Law & Legal

PwC Legal’s Luxembourg Managing Partner: ‘We’re Not a Threat’

For the last three years, PwC Legal Luxembourg has focused on integrating into the accounting giant’s network, following the tie-up that saw independent firm MNKS join PwC at the end of 2018.

The pandemic made that introductory phase last longer than expected, but now that the world is slowly returning to normality the firm is ready to show the Luxembourg market what it stands for, according to managing partner Catherine Baflast.

To put it in Baflast’s words, they want to be seen “as first-rate advisers and not just pure legal technicians”.

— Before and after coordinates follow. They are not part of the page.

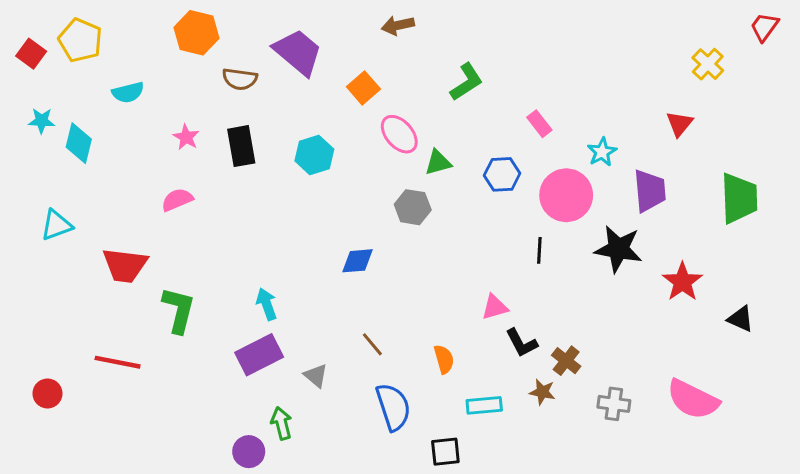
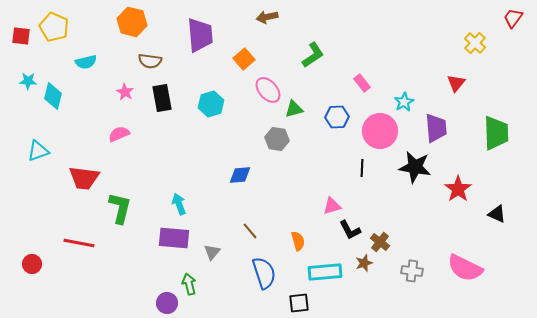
purple trapezoid: (298, 52) -> (200, 35), turned 45
red square: (31, 54) -> (21, 36), turned -30
brown semicircle: (240, 79) -> (150, 61), moved
purple rectangle: (259, 355) -> (174, 238), turned 32
gray triangle: (316, 376) -> (212, 252), turned 30
brown star: (542, 392) -> (364, 263), turned -30
cyan rectangle: (484, 405) -> (325, 272), size x1.4

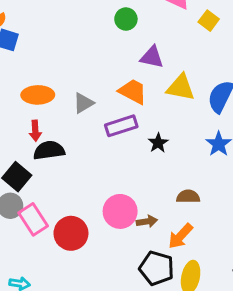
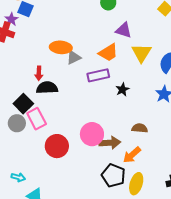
yellow triangle: (181, 87) -> (141, 53), turned 45
orange trapezoid: (133, 91) -> (108, 53), turned 115
orange ellipse: (38, 95) -> (61, 47), moved
pink rectangle: (33, 219) -> (37, 119), moved
brown arrow: (147, 221) -> (110, 143), size x1.5

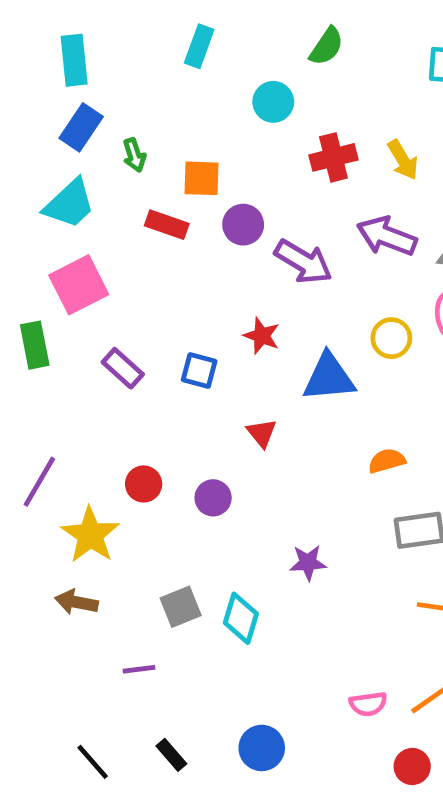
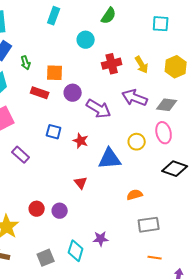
blue square: (199, 371) -> (54, 132), moved
red circle: (144, 484) -> (37, 209), moved
cyan diamond: (241, 618) -> (76, 251), moved

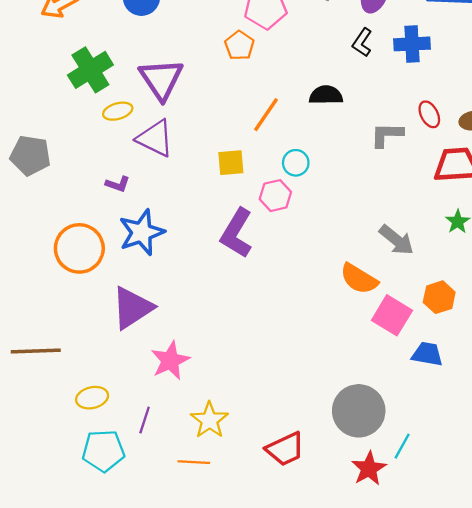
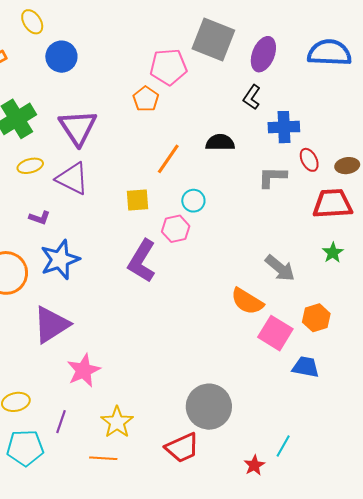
blue cross: (412, 44) -> (284, 127), moved
yellow ellipse: (118, 111) -> (30, 166), moved
gray circle: (359, 411) -> (209, 407), moved
red star: (369, 469) -> (254, 465), size x0.7

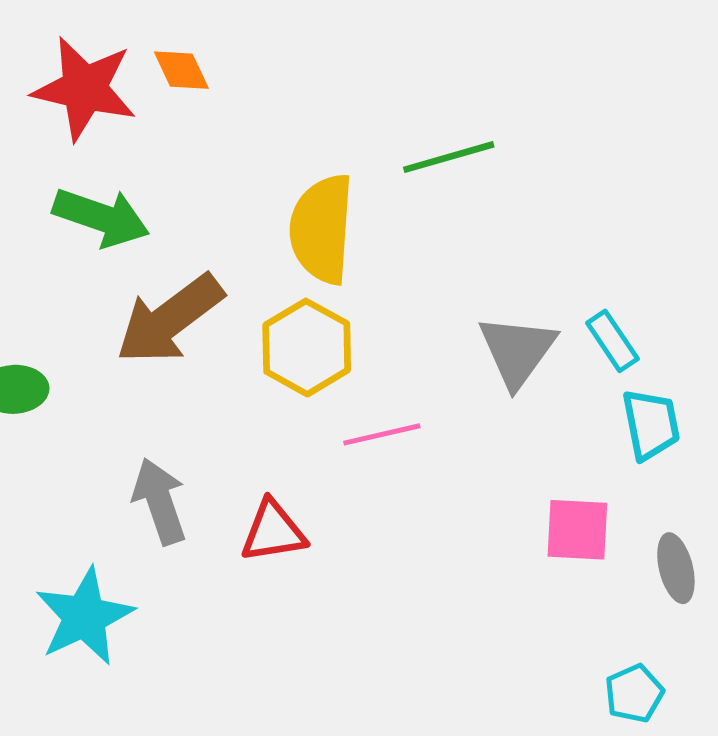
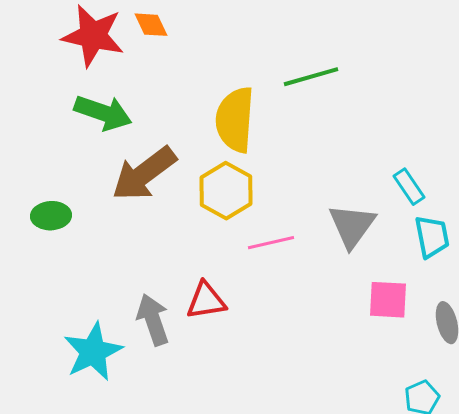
gray triangle: (517, 351) -> (352, 226), moved
gray arrow: (160, 501) -> (153, 320), moved

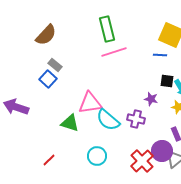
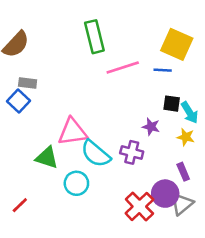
pink line: (114, 52) -> (123, 68), moved
gray rectangle: (55, 65) -> (28, 83), turned -32
cyan circle: (97, 156) -> (76, 183), moved

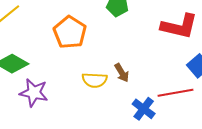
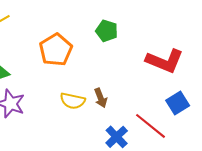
red line: (176, 93) -> (151, 126), turned 40

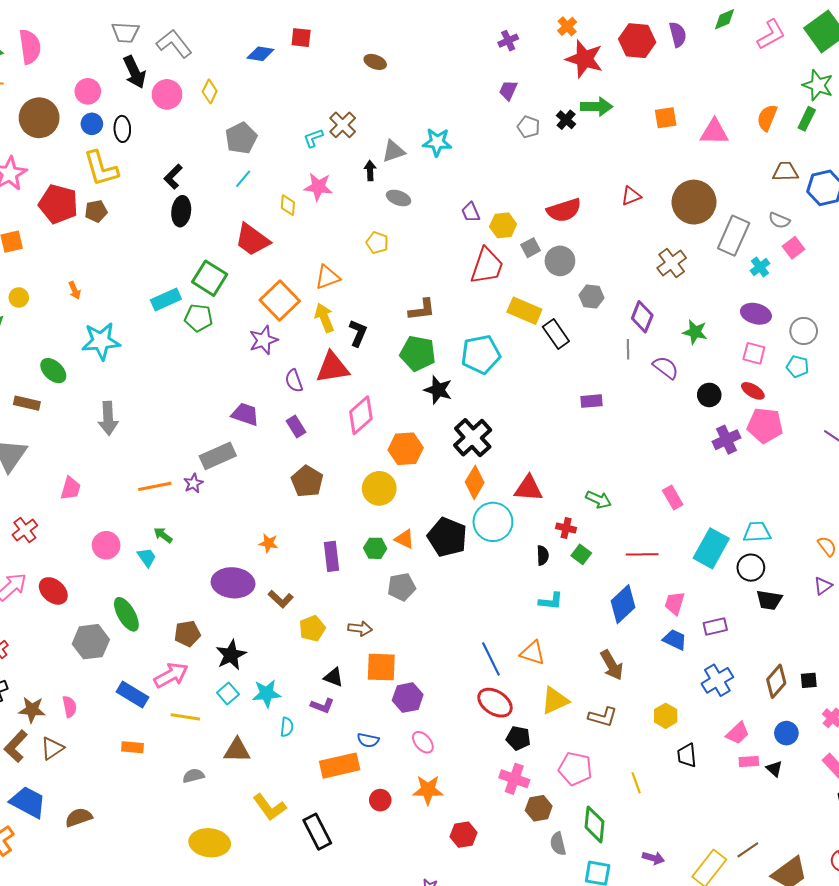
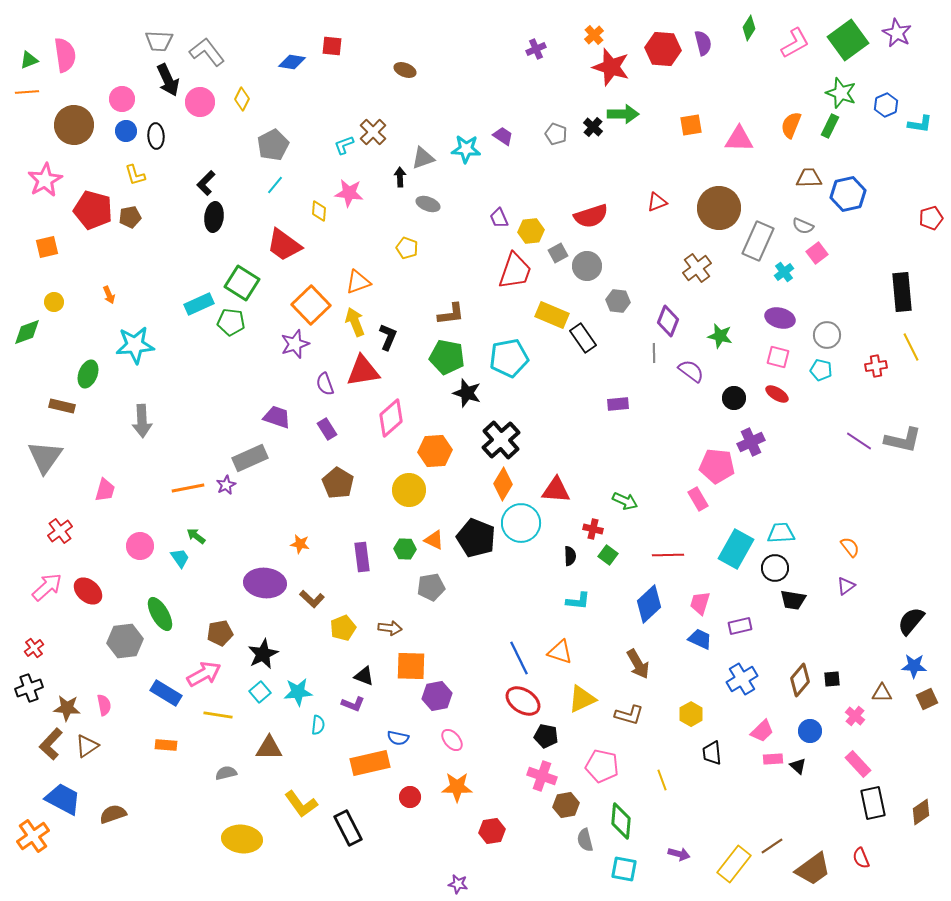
green diamond: (724, 19) -> (749, 28), turned -35
purple trapezoid: (508, 90) -> (503, 136), moved, turned 100
yellow L-shape: (101, 169) -> (135, 175), size x0.6
green ellipse: (53, 371) -> (88, 374), turned 68
pink pentagon: (765, 425) -> (717, 466), moved

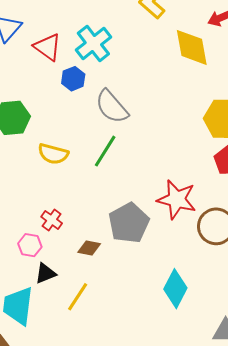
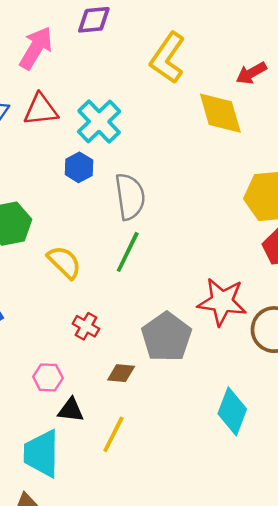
red triangle: (48, 47) -> (41, 110), moved, turned -36
gray semicircle: (112, 107) -> (130, 197), turned -141
yellow semicircle: (53, 154) -> (64, 262), turned -144
red cross: (52, 220) -> (86, 326), moved
black triangle: (45, 273) -> (71, 410), turned 35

She added: “The point is to convince and to make a bold statement on the market and towards [clients] who are looking for a business firm which is connected to a fast-moving world and that also remains close to the clients.”

Baflast, a corporate and M&A lawyer, joined Noble & Scheidecker in 2002, which became MNKS two years later. Baflast took over from previous managing partner Cindy Arces at the end of September.

A key concept for PwC’s legal arm Luxembourg moving forward will be its concept of the so-called lawyer-entrepreneur. According to Baflast, it calls upon lawyers to think proactively and outside of their own field of expertise while advising clients, as opposed to working “in a silo”. The firm has also increasingly been recruiting professionals with both business and law degrees, she adds.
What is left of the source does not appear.